- DATA TO PROCESS
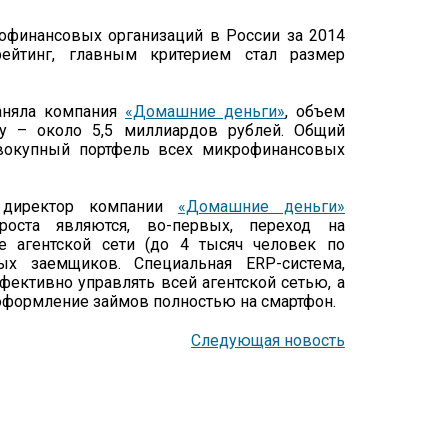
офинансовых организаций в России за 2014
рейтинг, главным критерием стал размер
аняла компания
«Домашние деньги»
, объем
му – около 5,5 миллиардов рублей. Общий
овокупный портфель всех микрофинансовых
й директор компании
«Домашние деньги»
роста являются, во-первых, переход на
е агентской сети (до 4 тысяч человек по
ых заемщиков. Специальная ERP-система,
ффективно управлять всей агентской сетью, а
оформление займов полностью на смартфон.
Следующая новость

--

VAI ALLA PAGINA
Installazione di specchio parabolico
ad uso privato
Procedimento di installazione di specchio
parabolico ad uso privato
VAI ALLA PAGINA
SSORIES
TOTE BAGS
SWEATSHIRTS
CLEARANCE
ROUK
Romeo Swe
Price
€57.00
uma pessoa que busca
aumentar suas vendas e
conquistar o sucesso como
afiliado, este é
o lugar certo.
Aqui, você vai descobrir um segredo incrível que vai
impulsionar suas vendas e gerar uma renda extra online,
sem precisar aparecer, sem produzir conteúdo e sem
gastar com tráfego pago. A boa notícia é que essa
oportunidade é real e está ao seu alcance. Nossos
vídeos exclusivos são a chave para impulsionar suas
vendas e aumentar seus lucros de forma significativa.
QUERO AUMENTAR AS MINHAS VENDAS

- WORK ORDER
The required output is the stretch of entries above from the line containing "o lugar certo." through the line containing "gastar com tráfego", reproduced exactly.

- ANSWER AREA
o lugar certo.
Aqui, você vai descobrir um segredo incrível que vai
impulsionar suas vendas e gerar uma renda extra online,
sem precisar aparecer, sem produzir conteúdo e sem
gastar com tráfego pago. A boa notícia é que essa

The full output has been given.